Return the data that follows, keeping every word and mark unchanged.
START SOURCE DATA
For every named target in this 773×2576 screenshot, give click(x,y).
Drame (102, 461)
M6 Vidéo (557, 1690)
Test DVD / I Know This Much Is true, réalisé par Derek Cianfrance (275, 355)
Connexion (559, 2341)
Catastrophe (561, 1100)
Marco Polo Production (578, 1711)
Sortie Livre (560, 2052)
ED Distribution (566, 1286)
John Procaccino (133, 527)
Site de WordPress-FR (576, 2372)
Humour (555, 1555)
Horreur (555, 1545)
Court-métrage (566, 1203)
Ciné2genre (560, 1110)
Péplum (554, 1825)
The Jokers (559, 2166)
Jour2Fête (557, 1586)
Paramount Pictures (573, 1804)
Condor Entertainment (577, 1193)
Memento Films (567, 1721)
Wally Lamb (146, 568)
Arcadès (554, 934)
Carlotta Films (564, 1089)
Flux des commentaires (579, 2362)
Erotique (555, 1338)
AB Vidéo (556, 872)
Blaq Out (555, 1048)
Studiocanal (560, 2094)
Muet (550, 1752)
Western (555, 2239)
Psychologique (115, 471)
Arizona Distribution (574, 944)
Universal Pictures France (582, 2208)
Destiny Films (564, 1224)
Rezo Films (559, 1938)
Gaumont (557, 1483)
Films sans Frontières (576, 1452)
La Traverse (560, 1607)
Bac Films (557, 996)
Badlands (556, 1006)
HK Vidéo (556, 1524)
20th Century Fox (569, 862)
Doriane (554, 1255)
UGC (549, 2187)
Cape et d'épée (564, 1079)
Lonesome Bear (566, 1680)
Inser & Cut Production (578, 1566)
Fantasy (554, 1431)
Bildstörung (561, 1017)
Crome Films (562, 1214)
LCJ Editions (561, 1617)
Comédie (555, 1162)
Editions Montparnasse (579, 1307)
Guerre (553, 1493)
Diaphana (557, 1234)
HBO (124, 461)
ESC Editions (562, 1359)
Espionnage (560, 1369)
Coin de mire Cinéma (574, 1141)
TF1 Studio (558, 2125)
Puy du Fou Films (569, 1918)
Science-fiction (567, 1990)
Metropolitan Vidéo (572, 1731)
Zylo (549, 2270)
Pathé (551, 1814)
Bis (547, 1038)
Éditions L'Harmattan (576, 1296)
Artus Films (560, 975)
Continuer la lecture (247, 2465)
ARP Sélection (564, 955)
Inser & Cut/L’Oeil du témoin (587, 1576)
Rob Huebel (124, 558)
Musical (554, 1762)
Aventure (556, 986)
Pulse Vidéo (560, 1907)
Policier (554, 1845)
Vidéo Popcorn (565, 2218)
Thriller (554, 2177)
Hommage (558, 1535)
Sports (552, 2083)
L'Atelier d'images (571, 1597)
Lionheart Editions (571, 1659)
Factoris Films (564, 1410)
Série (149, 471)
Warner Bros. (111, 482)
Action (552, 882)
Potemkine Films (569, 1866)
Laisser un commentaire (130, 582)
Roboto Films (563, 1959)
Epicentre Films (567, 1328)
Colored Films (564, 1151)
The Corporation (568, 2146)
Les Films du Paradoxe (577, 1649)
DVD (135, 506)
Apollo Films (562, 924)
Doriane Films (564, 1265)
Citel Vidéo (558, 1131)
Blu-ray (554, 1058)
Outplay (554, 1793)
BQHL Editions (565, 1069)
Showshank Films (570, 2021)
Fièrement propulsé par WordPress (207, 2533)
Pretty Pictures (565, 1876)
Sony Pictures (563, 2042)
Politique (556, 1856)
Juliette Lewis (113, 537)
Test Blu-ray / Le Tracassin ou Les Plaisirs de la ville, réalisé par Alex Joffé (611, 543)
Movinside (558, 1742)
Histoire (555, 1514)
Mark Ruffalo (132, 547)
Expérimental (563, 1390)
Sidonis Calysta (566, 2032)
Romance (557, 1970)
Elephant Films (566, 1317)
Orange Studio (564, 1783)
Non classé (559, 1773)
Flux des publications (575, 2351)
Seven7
END SOURCE DATA
# ANSWER SPACE
For every named target in this 773×2576 screenshot, give click(x,y).
Drame (102, 461)
M6 Vidéo (557, 1690)
Test DVD / I Know This Much Is true, réalisé par Derek Cianfrance (275, 355)
Connexion (559, 2341)
Catastrophe (561, 1100)
Marco Polo Production (578, 1711)
Sortie Livre (560, 2052)
ED Distribution (566, 1286)
John Procaccino (133, 527)
Site de WordPress-FR (576, 2372)
Humour (555, 1555)
Horreur (555, 1545)
Court-métrage (566, 1203)
Ciné2genre (560, 1110)
Péplum (554, 1825)
The Jokers (559, 2166)
Jour2Fête (557, 1586)
Paramount Pictures (573, 1804)
Condor Entertainment (577, 1193)
Memento Films (567, 1721)
Wally Lamb (146, 568)
Arcadès (554, 934)
Carlotta Films (564, 1089)
Flux des commentaires (579, 2362)
Erotique (555, 1338)
AB Vidéo (556, 872)
Blaq Out (555, 1048)
Studiocanal (560, 2094)
Muet (550, 1752)
Western (555, 2239)
Psychologique (115, 471)
Arizona Distribution (574, 944)
Universal Pictures France (582, 2208)
Destiny Films (564, 1224)
Rezo Films (559, 1938)
Gaumont (557, 1483)
Films sans Frontières (576, 1452)
La Traverse (560, 1607)
Bac Films (557, 996)
Badlands (556, 1006)
HK Vidéo (556, 1524)
20th Century Fox (569, 862)
Doriane (554, 1255)
UGC (549, 2187)
Cape et d'épée (564, 1079)
Lonesome Bear (566, 1680)
Inser & Cut Production (578, 1566)
Fantasy (554, 1431)
Bildstörung (561, 1017)
Crome Films (562, 1214)
LCJ Editions (561, 1617)
Comédie (555, 1162)
Editions Montparnasse (579, 1307)
Guerre (553, 1493)
Diaphana (557, 1234)
HBO (124, 461)
ESC Editions (562, 1359)
Espionnage (560, 1369)
Coin de mire Cinéma (574, 1141)
TF1 Studio (558, 2125)
Puy du Fou Films (569, 1918)
Science-fiction (567, 1990)
Metropolitan Vidéo (572, 1731)
Zylo (549, 2270)
Pathé (551, 1814)
Bis (547, 1038)
Éditions L'Harmattan (576, 1296)
Artus Films (560, 975)
Continuer la lecture (247, 2465)
ARP Sélection (564, 955)
Inser & Cut/L’Oeil du témoin (587, 1576)
Rob Huebel (124, 558)
Musical (554, 1762)
Aventure (556, 986)
Pulse Vidéo (560, 1907)
Policier (554, 1845)
Vidéo Popcorn (565, 2218)
Thriller (554, 2177)
Hommage (558, 1535)
Sports (552, 2083)
L'Atelier d'images (571, 1597)
Lionheart Editions (571, 1659)
Factoris Films (564, 1410)
Série (149, 471)
Warner Bros. (111, 482)
Action (552, 882)
Potemkine Films (569, 1866)
Laisser un commentaire (130, 582)
Roboto Films (563, 1959)
Epicentre Films (567, 1328)
Colored Films (564, 1151)
The Corporation (568, 2146)
Les Films du Paradoxe (577, 1649)
DVD (135, 506)
Apollo Films (562, 924)
Doriane Films (564, 1265)
Citel Vidéo (558, 1131)
Blu-ray (554, 1058)
Outplay (554, 1793)
BQHL Editions (565, 1069)
Showshank Films (570, 2021)
Fièrement propulsé par WordPress (207, 2533)
Pretty Pictures (565, 1876)
Sony Pictures (563, 2042)
Politique (556, 1856)
Juliette Lewis (113, 537)
Test Blu-ray / Le Tracassin ou Les Plaisirs de la ville, réalisé par Alex Joffé (611, 543)
Movinside (558, 1742)
Histoire (555, 1514)
Mark Ruffalo (132, 547)
Expérimental (563, 1390)
Sidonis Calysta (566, 2032)
Romance (557, 1970)
Elephant Films (566, 1317)
Orange Studio (564, 1783)
Non classé (559, 1773)
Flux des publications (575, 2351)
Seven7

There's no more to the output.